Yellen’s speech was seen by many economists as a rebuke of the deregulatory stance towards the financial industry Trump has taken, and Fischer told The Financial Times last month, “It took almost 80 years after 1930 to have another financial crisis that could have been of that magnitude. And now after 10 years everybody wants to go back to a status quo before the great financial crisis. And I find that really extremely dangerous and extremely short-sighted.”
Certainly, there is a clear conflict between high-ranking Fed officials and the current president.
What’s notable, however, is that these conflicts appear to be about regulation and the Fed’s role as a supervisor of the financial system than they are about monetary policy.

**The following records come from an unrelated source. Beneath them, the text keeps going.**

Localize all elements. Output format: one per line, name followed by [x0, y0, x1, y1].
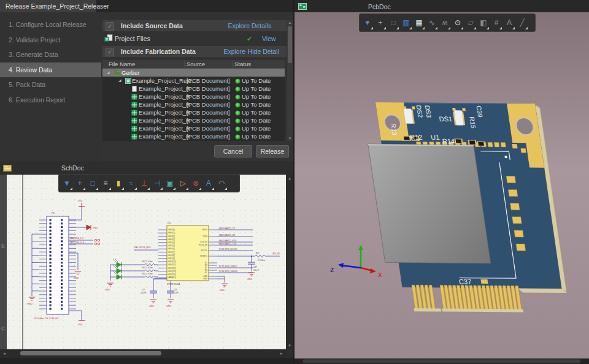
- file-blank-icon: [131, 86, 137, 92]
- pin-pad: [50, 305, 52, 306]
- table-row[interactable]: ◢Gerber: [102, 69, 285, 77]
- silkscreen-r12: R12: [409, 134, 423, 141]
- release-tab[interactable]: Release Example_Project_Releaser: [0, 0, 96, 12]
- table-row[interactable]: Example_Project_R[PCB Document]Up To Dat…: [102, 124, 285, 132]
- silkscreen-r14: R14: [442, 137, 455, 145]
- pin-pad: [50, 222, 52, 224]
- pcb-3d-viewport[interactable]: R13DS2DS3DS1R12U1R14R15C39C37zx: [294, 12, 589, 364]
- toolbar-room-button[interactable]: ◧: [477, 15, 490, 30]
- pin-name: GPIO[13]: [168, 270, 176, 273]
- pcb-hscroll-thumb[interactable]: [303, 360, 580, 363]
- table-row[interactable]: Example_Project_R[PCB Document]Up To Dat…: [102, 85, 285, 93]
- file-table-body: ◢Gerber◢Example_Project_Rele:[PCB Docume…: [102, 69, 285, 141]
- wizard-step-4[interactable]: 4. Review Data: [0, 63, 101, 77]
- label: PA11 USB_D_P: [70, 237, 84, 240]
- board-edge-bottom: [518, 288, 567, 293]
- cancel-button[interactable]: Cancel: [214, 145, 252, 157]
- toolbar-measure-button[interactable]: #: [490, 15, 502, 30]
- toolbar-selection-button[interactable]: □: [387, 15, 399, 30]
- include-source-checkbox[interactable]: ✓: [106, 22, 114, 31]
- label: PC12 SPW_SWDIO: [219, 265, 237, 268]
- source-explore-link[interactable]: Explore: [228, 20, 250, 31]
- column-separator[interactable]: [184, 61, 185, 67]
- toolbar-filter-button[interactable]: ▼: [61, 176, 73, 191]
- pin-pad: [50, 248, 52, 249]
- table-row[interactable]: Example_Project_R[PCB Document]Up To Dat…: [102, 93, 285, 100]
- toolbar-via-button[interactable]: ⊙: [452, 15, 464, 30]
- toolbar-line-button[interactable]: ╱: [516, 15, 528, 30]
- wizard-step-3[interactable]: 3. Generate Data: [0, 47, 101, 62]
- scroll-right-icon[interactable]: ►: [280, 349, 283, 358]
- fabrication-explore-link[interactable]: Explore: [223, 46, 245, 57]
- scroll-down-icon[interactable]: ▼: [286, 343, 293, 348]
- sch-hscrollbar[interactable]: ◄ ►: [0, 349, 286, 358]
- source-details-link[interactable]: Details: [252, 20, 271, 31]
- sch-vscrollbar[interactable]: ▲ ▼: [286, 175, 293, 349]
- fabrication-hide-detail-link[interactable]: Hide Detail: [248, 46, 279, 57]
- source-cell: [PCB Document]: [187, 108, 230, 116]
- scroll-up-icon[interactable]: ▲: [286, 176, 293, 181]
- toolbar-text-button[interactable]: A: [503, 15, 515, 30]
- wizard-step-6[interactable]: 6. Execution Report: [0, 93, 101, 107]
- table-row[interactable]: Example_Project_R[PCB Document]Up To Dat…: [102, 132, 285, 140]
- panel-divider[interactable]: [293, 0, 294, 364]
- toolbar-crosshair-button[interactable]: +: [374, 15, 387, 30]
- label: PA3 USART2_RX: [219, 234, 236, 237]
- scrollbar-thumb[interactable]: [20, 351, 161, 355]
- toolbar-board-insight-button[interactable]: ▥: [400, 15, 412, 30]
- content-scrollbar[interactable]: ▲ ▼: [287, 20, 293, 141]
- schdoc-tab-label[interactable]: SchDoc: [61, 161, 84, 175]
- pin-name: RXD0: [202, 229, 207, 231]
- pin-name: GPIO[10]: [168, 260, 176, 263]
- toolbar-port-button[interactable]: ▷: [177, 176, 189, 191]
- release-button[interactable]: Release: [256, 145, 289, 157]
- release-titlebar: Release Example_Project_Releaser: [0, 0, 293, 12]
- label: PC13 SPW_BOOT0: [219, 248, 237, 251]
- toolbar-filter-button[interactable]: ▼: [361, 15, 374, 30]
- label: PA0 USART2_CTS: [219, 243, 237, 245]
- toolbar-component-button[interactable]: ▦: [413, 15, 425, 30]
- toolbar-image-button[interactable]: ▣: [164, 176, 176, 191]
- wizard-step-2[interactable]: 2. Validate Project: [0, 32, 101, 47]
- column-separator[interactable]: [232, 61, 233, 67]
- release-wizard-panel: Release Example_Project_Releaser 1. Conf…: [0, 0, 293, 161]
- project-files-view-link[interactable]: View: [262, 32, 276, 45]
- source-cell: [PCB Document]: [187, 77, 230, 85]
- toolbar-arc-button[interactable]: ◠: [215, 176, 228, 191]
- toolbar-route-button[interactable]: ∿: [426, 15, 438, 30]
- pin-pad: [61, 276, 63, 278]
- toolbar-harness-button[interactable]: ⊣: [151, 176, 163, 191]
- toolbar-component-button[interactable]: ▮: [112, 176, 125, 191]
- toolbar-power-port-button[interactable]: ⊥: [138, 176, 150, 191]
- table-row[interactable]: Example_Project_R[PCB Document]Up To Dat…: [102, 108, 285, 116]
- table-row[interactable]: Example_Project_R[PCB Document]Up To Dat…: [102, 100, 285, 108]
- table-row[interactable]: Example_Project_R[PCB Document]Up To Dat…: [102, 116, 285, 124]
- include-fabrication-checkbox[interactable]: ✓: [106, 48, 114, 56]
- schematic-canvas[interactable]: GND3V3GNDPA11 USB_D_PPA12 USB_D_NGND3V3P…: [0, 175, 286, 349]
- wizard-step-1[interactable]: 1. Configure Local Release: [0, 17, 101, 32]
- label: C38: [174, 289, 177, 291]
- toolbar-3d-body-button[interactable]: ▱: [464, 15, 477, 30]
- scroll-down-icon[interactable]: ▼: [287, 136, 293, 141]
- toolbar-align-button[interactable]: ≡: [99, 176, 112, 191]
- project-files-row[interactable]: Project Files ✓ View: [102, 32, 287, 45]
- toolbar-no-erc-button[interactable]: ⊗: [190, 176, 202, 191]
- pcbdoc-tab-label[interactable]: PcbDoc: [368, 0, 391, 13]
- scroll-up-icon[interactable]: ▲: [287, 20, 293, 25]
- gnd-symbol: [29, 297, 35, 300]
- solder-pad: [521, 148, 526, 153]
- component-icon: ▦: [413, 15, 425, 30]
- toolbar-text-button[interactable]: A: [202, 176, 215, 191]
- toolbar-wire-button[interactable]: ≈: [125, 176, 137, 191]
- toolbar-crosshair-button[interactable]: +: [74, 176, 86, 191]
- toolbar-selection-button[interactable]: □: [87, 176, 99, 191]
- tree-expand-icon[interactable]: ◢: [107, 69, 110, 77]
- tree-expand-icon[interactable]: ◢: [118, 77, 121, 85]
- axis-x-label: x: [378, 270, 382, 279]
- scrollbar-thumb[interactable]: [288, 26, 292, 63]
- toolbar-polygon-button[interactable]: ʍ: [439, 15, 451, 30]
- table-row[interactable]: ◢Example_Project_Rele:[PCB Document]Up T…: [102, 77, 285, 85]
- wizard-step-5[interactable]: 5. Pack Data: [0, 77, 101, 92]
- scroll-left-icon[interactable]: ◄: [2, 349, 6, 358]
- pin-name: RTS1_DP: [199, 244, 207, 246]
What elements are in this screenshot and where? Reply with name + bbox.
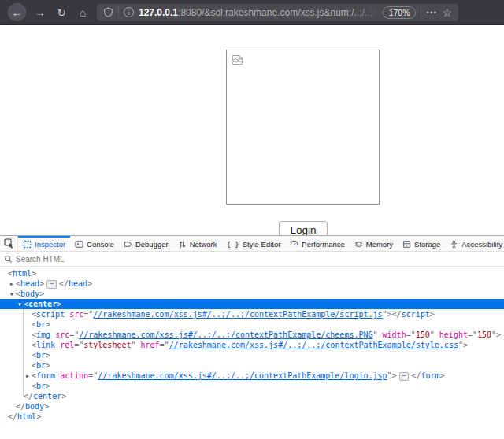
code-token: "> [458, 341, 468, 349]
page-content: Login [0, 26, 504, 236]
broken-image-icon [232, 54, 245, 69]
search-html-input[interactable] [16, 255, 500, 264]
style-editor-icon: { } [227, 241, 239, 249]
tab-storage[interactable]: Storage [398, 236, 445, 251]
markup-row[interactable]: <br> [0, 360, 504, 371]
code-token: </ [411, 371, 421, 380]
markup-row[interactable]: <img src="//rakeshmane.com/xss.js#/..;/.… [0, 330, 504, 340]
code-token: > [87, 279, 92, 288]
bookmark-star-icon[interactable]: ☆ [442, 6, 452, 19]
code-token: > [36, 412, 41, 421]
code-token: body [25, 402, 44, 411]
markup-row[interactable]: ▼<center> [0, 299, 504, 309]
code-token: "> [491, 330, 501, 339]
markup-row[interactable]: ▼<body> [0, 289, 504, 299]
code-token: href [141, 341, 160, 349]
markup-row[interactable]: <br> [0, 350, 504, 360]
code-token: script [36, 310, 65, 319]
markup-row[interactable]: <html> [0, 268, 504, 279]
code-token: action [60, 371, 88, 380]
markup-row[interactable]: ▶<form action="//rakeshmane.com/xss.js#/… [0, 371, 504, 381]
shield-icon[interactable] [103, 7, 113, 18]
code-token: =" [74, 341, 83, 349]
markup-row[interactable]: <br> [0, 381, 504, 391]
attribute-link[interactable]: //rakeshmane.com/xss.js#/..;/..;/context… [169, 341, 458, 349]
zoom-level-badge[interactable]: 170% [383, 6, 417, 19]
markup-row[interactable]: ▶<head>⋯</head> [0, 279, 504, 289]
code-token: > [46, 382, 50, 390]
browser-toolbar: ← → ↻ ⌂ i 127.0.0.1:8080/&sol;rakeshmane… [0, 0, 504, 25]
code-token: > [44, 402, 49, 411]
code-token: > [46, 351, 50, 360]
back-button[interactable]: ← [8, 3, 26, 21]
code-token: form [36, 371, 55, 380]
code-token: > [39, 279, 44, 288]
inspector-icon [23, 240, 32, 249]
code-token: > [32, 269, 36, 278]
tab-label: Inspector [35, 240, 65, 249]
attribute-link[interactable]: //rakeshmane.com/xss.js#/..;/..;/context… [79, 330, 372, 339]
memory-icon [354, 240, 363, 249]
url-bar[interactable]: i 127.0.0.1:8080/&sol;rakeshmane.com/xss… [97, 4, 458, 21]
home-icon: ⌂ [80, 7, 86, 18]
code-token: center [28, 300, 57, 308]
forward-button[interactable]: → [33, 6, 47, 20]
tab-inspector[interactable]: Inspector [18, 236, 70, 251]
markup-row[interactable]: </html> [0, 411, 504, 422]
markup-row[interactable]: <link rel="stylesheet" href="//rakeshman… [0, 340, 504, 350]
page-actions-icon[interactable]: ••• [426, 9, 437, 17]
tab-debugger[interactable]: Debugger [119, 236, 173, 251]
tab-memory[interactable]: Memory [350, 236, 398, 251]
collapsed-ellipsis-badge[interactable]: ⋯ [399, 372, 410, 381]
reload-button[interactable]: ↻ [54, 6, 69, 20]
attribute-link[interactable]: //rakeshmane.com/xss.js#/..;/..;/context… [98, 371, 387, 380]
devtools-panel: Inspector Console Debugger [0, 236, 504, 439]
code-token: form [421, 371, 440, 380]
markup-row[interactable]: <script src="//rakeshmane.com/xss.js#/..… [0, 309, 504, 319]
code-token: center [33, 392, 61, 400]
markup-row[interactable]: <br> [0, 319, 504, 330]
urlbar-divider [118, 6, 119, 18]
tab-style-editor[interactable]: { } Style Editor [222, 236, 286, 251]
code-token: link [36, 341, 55, 349]
tab-network[interactable]: Network [173, 236, 222, 251]
code-token: script [402, 310, 430, 319]
home-button[interactable]: ⌂ [76, 6, 90, 20]
code-token: img [36, 330, 50, 339]
code-token: " [430, 330, 439, 339]
broken-image-box [226, 50, 380, 205]
url-text[interactable]: 127.0.0.1:8080/&sol;rakeshmane.com/xss.j… [139, 7, 378, 18]
attribute-link[interactable]: //rakeshmane.com/xss.js#/..;/..;/context… [93, 310, 382, 319]
code-token: 150 [416, 330, 430, 339]
collapsed-ellipsis-badge[interactable]: ⋯ [46, 280, 57, 289]
code-token: 150 [477, 330, 491, 339]
tab-console[interactable]: Console [70, 236, 119, 251]
login-button[interactable]: Login [279, 221, 328, 236]
tab-label: Console [87, 240, 114, 249]
markup-row[interactable]: </center> [0, 391, 504, 401]
code-token: </ [8, 412, 17, 421]
code-token: " [373, 330, 383, 339]
devtools-search-bar [0, 252, 504, 267]
code-token: > [440, 371, 445, 380]
forward-icon: → [35, 7, 46, 18]
code-token: </ [59, 279, 69, 288]
tab-label: Performance [302, 240, 344, 249]
pick-element-button[interactable] [0, 236, 18, 251]
code-token: =" [160, 341, 169, 349]
code-token: > [57, 300, 61, 308]
url-fade [354, 7, 378, 18]
tab-label: Memory [366, 240, 393, 249]
code-token: " [131, 341, 140, 349]
tab-label: Accessibility [461, 240, 502, 249]
tab-accessibility[interactable]: Accessibility [445, 236, 504, 251]
code-token: > [46, 361, 50, 370]
accessibility-icon [450, 240, 458, 249]
code-token: </ [16, 402, 25, 411]
markup-row[interactable]: </body> [0, 401, 504, 411]
tab-performance[interactable]: Performance [285, 236, 349, 251]
performance-icon [290, 240, 298, 249]
code-token: "></ [383, 310, 402, 319]
site-info-icon[interactable]: i [124, 7, 134, 17]
code-token: =" [88, 371, 98, 380]
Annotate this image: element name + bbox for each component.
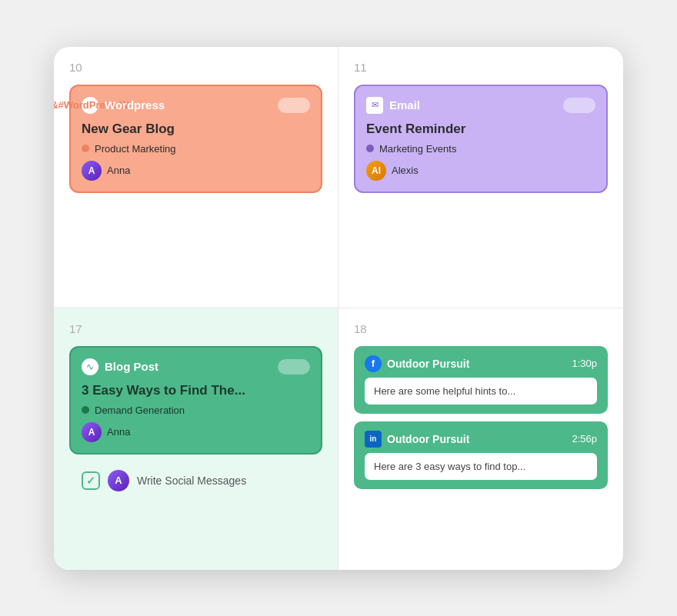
sub-card-li-header: in Outdoor Pursuit 2:56p <box>365 431 597 448</box>
calendar-cell-17: 17 ∿ Blog Post 3 Easy Ways to Find The..… <box>54 308 338 570</box>
task-checkbox[interactable]: ✓ <box>82 471 100 490</box>
email-avatar-row: Al Alexis <box>366 161 595 181</box>
card-header-blog: ∿ Blog Post <box>82 358 310 375</box>
marketing-events-dot <box>366 145 374 152</box>
li-time: 2:56p <box>572 433 597 445</box>
wordpress-icon: &#WordPress;W <box>82 97 98 114</box>
blog-toggle[interactable] <box>278 359 310 375</box>
fb-label: Outdoor Pursuit <box>387 358 469 370</box>
day-number-11: 11 <box>354 61 608 74</box>
day-number-17: 17 <box>69 322 322 335</box>
wordpress-card-title: New Gear Blog <box>82 122 310 137</box>
demand-generation-dot <box>82 406 89 414</box>
anna-avatar: A <box>82 161 102 181</box>
sub-card-linkedin[interactable]: in Outdoor Pursuit 2:56p Here are 3 easy… <box>354 421 608 489</box>
blog-anna-avatar: A <box>82 422 102 442</box>
email-icon: ✉ <box>366 97 383 114</box>
blog-type-label: Blog Post <box>105 360 158 373</box>
task-label: Write Social Messages <box>137 474 246 487</box>
check-mark: ✓ <box>86 474 95 487</box>
sub-card-facebook[interactable]: f Outdoor Pursuit 1:30p Here are some he… <box>354 346 608 414</box>
task-avatar: A <box>108 470 129 491</box>
blog-avatar-row: A Anna <box>82 422 310 442</box>
email-type-label: Email <box>389 98 420 112</box>
email-card-tag: Marketing Events <box>366 143 595 155</box>
card-header-wordpress: &#WordPress;W Wordpress <box>82 97 310 114</box>
product-marketing-dot <box>82 145 89 152</box>
card-header-email: ✉ Email <box>366 97 595 114</box>
wordpress-type-label: Wordpress <box>105 98 165 112</box>
sub-card-fb-header: f Outdoor Pursuit 1:30p <box>365 355 597 372</box>
day-number-18: 18 <box>354 322 608 335</box>
calendar-cell-18: 18 f Outdoor Pursuit 1:30p Here are some… <box>338 308 623 570</box>
email-card-title: Event Reminder <box>366 122 595 137</box>
calendar-grid: 10 &#WordPress;W Wordpress New Gear Blog… <box>54 47 623 570</box>
fb-time: 1:30p <box>572 358 597 369</box>
facebook-icon: f <box>365 355 382 372</box>
calendar-cell-11: 11 ✉ Email Event Reminder Marketing Even… <box>338 47 623 308</box>
task-row[interactable]: ✓ A Write Social Messages <box>69 462 322 499</box>
blog-card-title: 3 Easy Ways to Find The... <box>82 383 310 398</box>
blog-card-tag: Demand Generation <box>82 405 310 416</box>
day-number-10: 10 <box>69 61 322 74</box>
li-body: Here are 3 easy ways to find top... <box>365 453 597 480</box>
calendar-container: 10 &#WordPress;W Wordpress New Gear Blog… <box>54 47 623 570</box>
wordpress-avatar-row: A Anna <box>82 161 310 181</box>
wordpress-toggle[interactable] <box>278 98 310 113</box>
linkedin-icon: in <box>365 431 382 448</box>
blog-icon: ∿ <box>82 358 98 375</box>
alexis-avatar: Al <box>366 161 386 181</box>
wordpress-card-tag: Product Marketing <box>82 143 310 155</box>
card-wordpress[interactable]: &#WordPress;W Wordpress New Gear Blog Pr… <box>69 85 322 193</box>
fb-body: Here are some helpful hints to... <box>365 378 597 405</box>
li-label: Outdoor Pursuit <box>387 433 469 445</box>
card-email[interactable]: ✉ Email Event Reminder Marketing Events … <box>354 85 608 193</box>
email-toggle[interactable] <box>563 98 595 113</box>
card-blog[interactable]: ∿ Blog Post 3 Easy Ways to Find The... D… <box>69 346 322 455</box>
calendar-cell-10: 10 &#WordPress;W Wordpress New Gear Blog… <box>54 47 338 308</box>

Trump himself has said that he likes low interest rates and reportedly told Yellen that he considers he considers her a low-interest rate person like himself. And most analyst commentary around new leadership at the Fed has indeed acknowledged that Yellen and Trump’s views on actual interest rate policy may be aligned.
But that this will stop heavy turnover from taking place at the Mariner-Eccles building seems unlikely.
In a note following Fischer’s resignation, Barclays economist Michael Gapen wrote that, “Our baseline view is one of significant turnover at the Federal Reserve Board over the coming months… We do not expect Fed Chair Yellen to serve another term, and today’s resignation from Fischer increases the number of vacancies at the Board of Governors, giving the president and his administration greater scope to shape the monetary policy body in their image.”
Of course, this note was published before the Journal’s report that Cohn is not likely to be the next Fed Chair.
The situation, then, is all a bit muddled and, for what is mostly academic organization that is explicitly tasked with operating outside of the partisan vortex that predominates in Washington, D.C., it’s getting quite a bit political as well.
In the coming weeks, there will certainly be more to come on this.